A new word – “heroes” – took its place on television and in the House of Commons. Part of Ontario’s Highway 401 was renamed the “Highway of Heroes.” Toronto and Edmonton found themselves with a “Route of Heroes” and a “Heroes Boulevard.”
And who could besmirch a battle-scarred soldier the word “hero,” even as overuse sanded the word down to near-meaninglessness? In part, this was deliberate. Two books last year, by Noah Richler (What We Talk About When We Talk About War) and Jamie Swift and Ian McKay (Warrior Nation), argued that the shift was part of a larger political agenda, led by Stephen Harper’s Conservatives, to remilitarize Canada’s national culture. There certainly are figures in the military and in politics who have taken advantage of this – by drawing our attention to the few historic instances where Canadian soldiers played a starring role, by valorizing Vimy Ridge (10,000 Canadian casualties for a tactical gain) rather than Passchendaele (16,000 Canadian casualties for no reason at all), by pretending, for as long as possible, that Kandahar was not a tragic failure, by focusing on the valour rather than the horror.
To be fair, much of the shift to “hero” was probably inevitable while Canada was at war, no matter who formed the government.
But both “victim” and “hero” are ill-fitting and outdated words, legacies from the era of a conscript military. Most experienced soldiers I know feel gravely uncomfortable with “hero.” In a modern, professional military, a major part of training is to disabuse soldiers of any notions of heroism, to prevent such lunges for personal glory, to emphasize planning, teamwork and skill. Acts of heroism do happen. But often the best soldiers are those who never experience them. Worse, there has been psychological research suggesting that the ubiquity of public “hero” narratives is making it much harder for battered and emotionally wounded soldiers to recover from their psychic disabilities.
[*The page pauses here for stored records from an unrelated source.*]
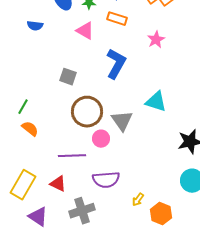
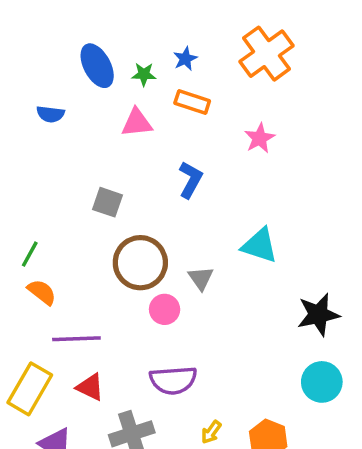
pink triangle: (85, 31) -> (137, 123), turned -36
blue L-shape: (116, 64) -> (190, 180), size x0.7
gray triangle: (122, 121) -> (201, 278), size x0.7
purple line: (72, 156) -> (76, 339), moved
yellow arrow: (138, 200) -> (211, 432), moved

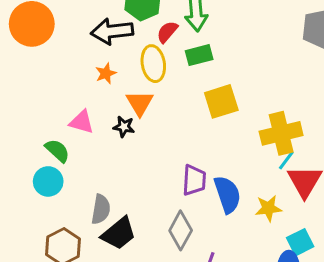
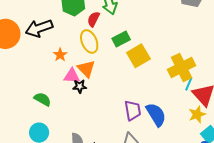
black arrow: (112, 31) -> (39, 28), moved
green rectangle: (199, 55) -> (121, 39), moved
pink triangle: (82, 122) -> (72, 76), moved
green semicircle: (57, 151) -> (42, 99), moved
yellow star: (268, 208) -> (197, 114), moved

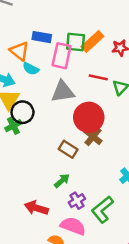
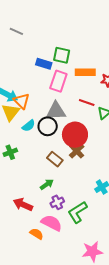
orange rectangle: (92, 41) -> (85, 72), turned 36
green square: (76, 42) -> (62, 55), moved
orange triangle: (19, 51) -> (22, 101), moved
cyan semicircle: (31, 69) -> (29, 126), moved, turned -72
black circle: (22, 112) -> (48, 126), moved
green cross: (13, 126) -> (10, 152), moved

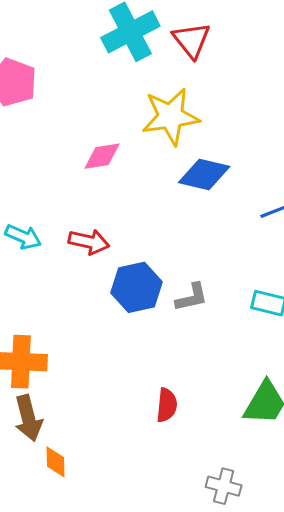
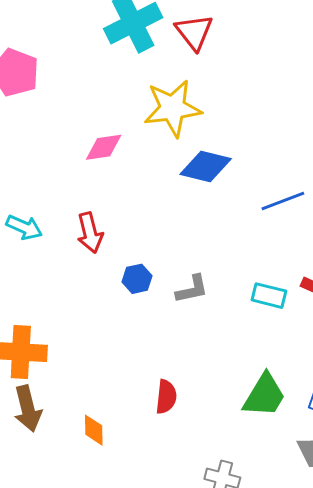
red arrow: (89, 242) -> (90, 233), turned 63
blue hexagon: (136, 287) -> (137, 279), size x0.6
orange diamond: (56, 462) -> (94, 430), moved

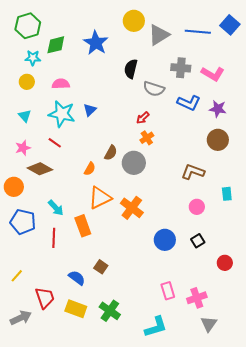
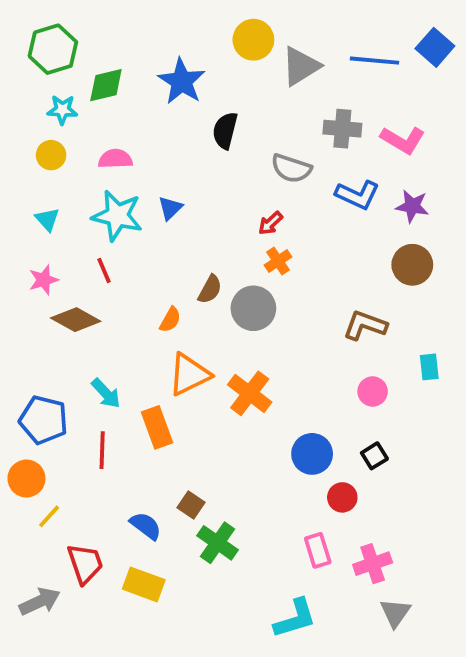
black semicircle: (131, 69) -> (225, 130), moved
red line: (55, 143) -> (104, 270), turned 32
orange circle: (14, 187) -> (26, 478), moved
red circle: (225, 263) -> (342, 497), moved
yellow line: (17, 276) -> (49, 516), moved
green cross: (110, 311) -> (217, 543), moved

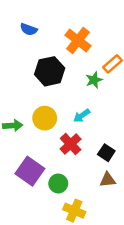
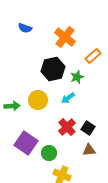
black hexagon: (50, 71) -> (53, 69), moved
green star: (94, 80) -> (77, 77), moved
red cross: (71, 144) -> (67, 127), moved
Those thousands of soldiers are the biggest reason why postwar Canada needs to drop the “hero” talk and recognize victimhood as a central, non-shameful part of the soldiering experience. No, our soldiers are not victims of a heartless state the way conscripts were in the past century. It isn’t their whole experience, and they don’t want it to be. But their pain should return to the focus of our recognition.
Our government isn’t doing so: In an utterly heartless move, the Veterans Affairs Department decided to eliminate the disability pension for wounded or traumatized veterans, replacing it with a lump-sum payment that many consider paltry. It has closed departmental offices and veterans’ hospitals, making that treatment more difficult to get. This year’s report of the federal Veterans Ombudsman concluded that this is leaving wounded and traumatized veterans in worse shape than they’ve been before: We’re flying these “heroes” home and forgetting them.
So on Monday, let’s wear the red poppy, stand silently, and think for two minutes about women and men who are neither victims nor heroes, but people who have had awful experiences and deserve better.